Many schools around the world have used Mathletics, the creation of Australian educator and EduTech entrepreneur, Shane Hill. Well the technology has moved on and equally Shane’s ambition to support learners worldwide has moved on with it. His latest creation, Skoolbo, is one of the greatest apps you are likely to stumble across.
Skoolbo looks like a game. It is a game, and a competitive one at that, with each player competing against the recorded performance of another child and a computer generated competitor. It features very high quality graphics, the kind that are only normally seen in high end games such as Skylanders so the children that use it are immediately familiar and impressed by the visual appeal of the game. The child can customise their own avatar and then navigate various race courses, dance competitions or terrains by correctly answering a series of literacy or numeracy questions. The engine driving Skoolbo is a sophisticated algorithm that adjusts to the ability of the player, regardless of age and revises previous topics to ensure that knowledge is embedded. As the players succeed they accumulate points and can trade these in for game enhancements such as suits, vehicles and so on.

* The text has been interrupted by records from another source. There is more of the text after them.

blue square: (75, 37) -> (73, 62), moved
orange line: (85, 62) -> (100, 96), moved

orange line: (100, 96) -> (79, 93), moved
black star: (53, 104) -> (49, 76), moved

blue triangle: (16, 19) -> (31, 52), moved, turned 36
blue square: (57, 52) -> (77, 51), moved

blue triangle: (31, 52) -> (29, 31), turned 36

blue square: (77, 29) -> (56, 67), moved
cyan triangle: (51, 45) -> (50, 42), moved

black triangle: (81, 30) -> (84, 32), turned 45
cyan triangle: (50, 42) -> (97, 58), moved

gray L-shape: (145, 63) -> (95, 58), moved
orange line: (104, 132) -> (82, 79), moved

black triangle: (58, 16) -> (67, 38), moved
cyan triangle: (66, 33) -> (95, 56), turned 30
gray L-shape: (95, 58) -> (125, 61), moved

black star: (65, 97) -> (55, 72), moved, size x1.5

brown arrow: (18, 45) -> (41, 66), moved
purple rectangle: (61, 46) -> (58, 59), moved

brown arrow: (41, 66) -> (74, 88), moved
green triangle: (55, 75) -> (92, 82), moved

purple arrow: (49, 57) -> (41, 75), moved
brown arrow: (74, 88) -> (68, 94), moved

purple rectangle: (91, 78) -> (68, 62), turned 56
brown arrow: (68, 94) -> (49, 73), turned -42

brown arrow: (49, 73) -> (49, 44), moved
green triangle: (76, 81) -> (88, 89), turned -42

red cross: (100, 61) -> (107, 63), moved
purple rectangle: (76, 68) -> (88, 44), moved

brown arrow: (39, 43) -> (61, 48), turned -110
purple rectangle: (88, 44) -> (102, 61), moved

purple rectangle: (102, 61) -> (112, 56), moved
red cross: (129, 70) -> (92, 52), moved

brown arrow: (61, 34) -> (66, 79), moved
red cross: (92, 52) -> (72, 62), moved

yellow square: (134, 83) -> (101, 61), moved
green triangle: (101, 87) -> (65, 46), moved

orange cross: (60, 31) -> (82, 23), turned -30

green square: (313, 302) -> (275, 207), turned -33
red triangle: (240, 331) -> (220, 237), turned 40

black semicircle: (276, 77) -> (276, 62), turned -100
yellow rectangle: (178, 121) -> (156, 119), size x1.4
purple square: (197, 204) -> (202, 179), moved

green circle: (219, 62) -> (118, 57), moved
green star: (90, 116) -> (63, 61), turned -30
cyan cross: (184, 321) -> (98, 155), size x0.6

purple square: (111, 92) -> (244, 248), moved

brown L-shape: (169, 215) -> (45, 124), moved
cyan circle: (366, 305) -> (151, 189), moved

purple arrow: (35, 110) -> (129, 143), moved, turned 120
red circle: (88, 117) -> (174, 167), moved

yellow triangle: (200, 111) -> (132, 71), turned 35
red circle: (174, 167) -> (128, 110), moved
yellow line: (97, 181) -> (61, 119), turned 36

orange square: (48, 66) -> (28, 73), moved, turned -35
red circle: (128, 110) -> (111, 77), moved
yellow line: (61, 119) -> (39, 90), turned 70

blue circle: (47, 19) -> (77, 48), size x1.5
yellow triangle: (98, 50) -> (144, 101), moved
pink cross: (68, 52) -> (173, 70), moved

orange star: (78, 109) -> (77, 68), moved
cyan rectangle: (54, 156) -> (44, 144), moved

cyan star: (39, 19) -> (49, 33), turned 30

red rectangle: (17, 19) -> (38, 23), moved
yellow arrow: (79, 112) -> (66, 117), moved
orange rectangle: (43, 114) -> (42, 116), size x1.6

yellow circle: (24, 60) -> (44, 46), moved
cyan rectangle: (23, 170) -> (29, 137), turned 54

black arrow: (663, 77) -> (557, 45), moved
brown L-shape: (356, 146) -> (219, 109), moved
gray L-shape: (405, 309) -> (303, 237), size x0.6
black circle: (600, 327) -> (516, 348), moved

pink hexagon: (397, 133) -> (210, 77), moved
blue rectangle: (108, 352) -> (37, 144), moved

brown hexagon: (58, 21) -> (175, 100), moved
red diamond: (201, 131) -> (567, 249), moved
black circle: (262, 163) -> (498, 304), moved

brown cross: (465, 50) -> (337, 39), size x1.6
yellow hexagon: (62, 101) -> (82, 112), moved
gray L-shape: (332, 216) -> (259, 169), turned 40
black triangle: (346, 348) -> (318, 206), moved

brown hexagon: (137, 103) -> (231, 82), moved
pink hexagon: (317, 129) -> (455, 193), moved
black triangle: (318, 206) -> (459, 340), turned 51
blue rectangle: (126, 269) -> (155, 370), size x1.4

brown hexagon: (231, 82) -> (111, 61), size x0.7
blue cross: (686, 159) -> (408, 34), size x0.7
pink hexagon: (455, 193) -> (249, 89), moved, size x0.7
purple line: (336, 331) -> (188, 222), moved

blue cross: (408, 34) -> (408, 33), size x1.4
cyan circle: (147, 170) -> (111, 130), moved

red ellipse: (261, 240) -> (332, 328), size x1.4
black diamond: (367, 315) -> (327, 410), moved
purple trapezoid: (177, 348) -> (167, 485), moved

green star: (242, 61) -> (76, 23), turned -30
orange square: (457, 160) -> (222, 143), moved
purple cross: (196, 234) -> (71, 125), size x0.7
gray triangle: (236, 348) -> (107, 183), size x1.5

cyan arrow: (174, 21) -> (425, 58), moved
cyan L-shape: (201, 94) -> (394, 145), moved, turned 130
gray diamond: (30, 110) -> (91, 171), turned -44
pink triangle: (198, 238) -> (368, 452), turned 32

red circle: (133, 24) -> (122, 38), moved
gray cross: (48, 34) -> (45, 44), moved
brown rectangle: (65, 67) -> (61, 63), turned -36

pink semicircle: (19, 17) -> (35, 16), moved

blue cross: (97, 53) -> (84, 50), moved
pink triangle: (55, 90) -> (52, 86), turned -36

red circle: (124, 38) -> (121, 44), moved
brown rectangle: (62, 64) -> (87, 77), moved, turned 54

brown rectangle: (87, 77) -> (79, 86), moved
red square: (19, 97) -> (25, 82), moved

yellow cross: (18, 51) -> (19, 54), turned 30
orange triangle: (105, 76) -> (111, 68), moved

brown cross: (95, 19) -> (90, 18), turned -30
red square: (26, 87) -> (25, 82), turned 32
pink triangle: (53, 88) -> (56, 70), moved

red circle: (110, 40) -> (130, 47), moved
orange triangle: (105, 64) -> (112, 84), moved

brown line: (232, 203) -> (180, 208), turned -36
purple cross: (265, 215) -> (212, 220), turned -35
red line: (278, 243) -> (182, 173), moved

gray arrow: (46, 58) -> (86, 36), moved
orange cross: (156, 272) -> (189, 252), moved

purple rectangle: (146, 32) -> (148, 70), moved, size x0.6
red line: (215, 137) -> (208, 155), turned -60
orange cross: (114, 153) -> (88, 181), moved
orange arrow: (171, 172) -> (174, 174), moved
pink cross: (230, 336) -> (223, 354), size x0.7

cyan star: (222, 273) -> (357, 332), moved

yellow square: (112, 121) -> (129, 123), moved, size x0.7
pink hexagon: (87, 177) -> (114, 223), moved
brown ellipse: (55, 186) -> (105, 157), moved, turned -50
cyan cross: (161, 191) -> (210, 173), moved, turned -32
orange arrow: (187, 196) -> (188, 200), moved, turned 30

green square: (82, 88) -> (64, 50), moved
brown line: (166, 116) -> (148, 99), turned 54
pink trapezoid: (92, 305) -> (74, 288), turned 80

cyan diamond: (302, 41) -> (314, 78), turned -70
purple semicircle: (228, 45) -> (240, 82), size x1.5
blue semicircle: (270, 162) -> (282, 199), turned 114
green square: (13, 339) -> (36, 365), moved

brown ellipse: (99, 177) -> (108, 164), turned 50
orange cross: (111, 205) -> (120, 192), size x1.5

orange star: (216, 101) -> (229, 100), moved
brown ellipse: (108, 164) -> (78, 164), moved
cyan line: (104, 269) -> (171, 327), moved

What’s more the game is very eSafety aware. The ‘bo-coins’ have no real currency value and cannot be purchased with real money. There are no in app purchases and although players appear to be competing live against each other, they are in fact competing against a recording of another child’s performance. There is no direct contact therefore and no way of the player being contacted by anyone else. It is ingeniously and perfectly sealed from the outside world whilst giving the impression of live competition.
I have seen a lot of educational apps which are either not very educational or are just a money spinning venture. Many of them are quite disheartening in their commercialisation and monetisation of learning, although we pay this fee because we are so keen to harness the seductive power of learning environments such as this to support the rigorous embedding of literacy and numeracy fundamentals. However, this app is free! It is funded partly by a collaborative investment by Microsoft and also by the option to buy a premier account for parents, which allows more sophisticated reporting. Failure to take up this option does not affect the game at all, so it can still be freely adopted by the child either way, at no cost whatsoever. Furthermore, it works on all popular platforms and looks great on mobile devices.
My 6 year old son is absolutely captivated by the game. He loves that he can play a game which has all the features of other games he plays, whilst knowing that he is consolidating his learning. I am quite captivated by it too, to tell the truth. I think that every school should sign up to it. I met Shane over dinner recently and was very impressed with his enthusiasm, altruism and big heart. His product, Skoolbo, delivers on these fine attributes in every way. Install it on your system and watch your children’s learning take off.